I watched the entirety of the day's festivities, from the official start at 7 AM PST to the last of the parade around 4:30 this evening. In the parade, I saw the Crow Nation Horse Mounted Unit from Crow Agency, Montana -- the reservation some 70 miles north of my hometown of Sheridan -- and Shoshone and Arapahoe representatives from Wind River Reservation in Wyoming, all three tribes in full native regalia, march past our new President and First Lady. There were 11 Native American tribes represented in the parade. After 8 years of being ignored and insulted by the Bush Administration, tribal elders from Native American nations across the country are the most hopeful they've ever been that the President will work with them for a better future for their people. Our people.

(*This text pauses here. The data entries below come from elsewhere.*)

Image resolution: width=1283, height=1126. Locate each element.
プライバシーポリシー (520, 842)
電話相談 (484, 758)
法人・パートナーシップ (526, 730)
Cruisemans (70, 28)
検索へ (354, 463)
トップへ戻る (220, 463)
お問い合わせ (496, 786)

Members of the AFL-CIO marched, too. Men and women of all backgrounds and colors and creeds marched together in matching blue jackets with the yellow emblems of the "Change to Win" movement, carrying uniform banners that said things like "An Economy that Works for All" and "Great Public Schools" and "Good Jobs, Green Jobs" and "Health Care for All". They pushed strollers with children bundled for the weather, everyone grinning from ear to ear, greeted by the enthusiastic smiles and waves of our new President and First Lady. These are my people, too. My tribe.

The living members of the Tuskegee Airmen were there, too. They were saluted by all those watching in the President's viewing platform. And marching bands from high schools and colleges and military academies across the country played their hearts out in freezing temperatures, traveling hundreds and thousands of miles and waiting patiently for their turn to shine, smiles wide and heads held high while the President and First Lady looked on, watching and waving to every single group that passed by their box. President Obama's high school was represented by the school's marching band, the first time they had ever been invited anywhere to march. They traveled more than 6,000 miles to be there.

Satellite photos of the Washington Mall show millions -- millions -- of people come to watch and celebrate. The vast majority could not see or hear anything of the events, knowing to cheer only as the wave of cheers from the crowds before them rolled in their direction. There were more people gathered in the Mall, and along the parade route from the Capitol to the White House, than the entire populations of 25 U.N. nations.

America celebrated today, and the world celebrated with us. It's a new day, everyone.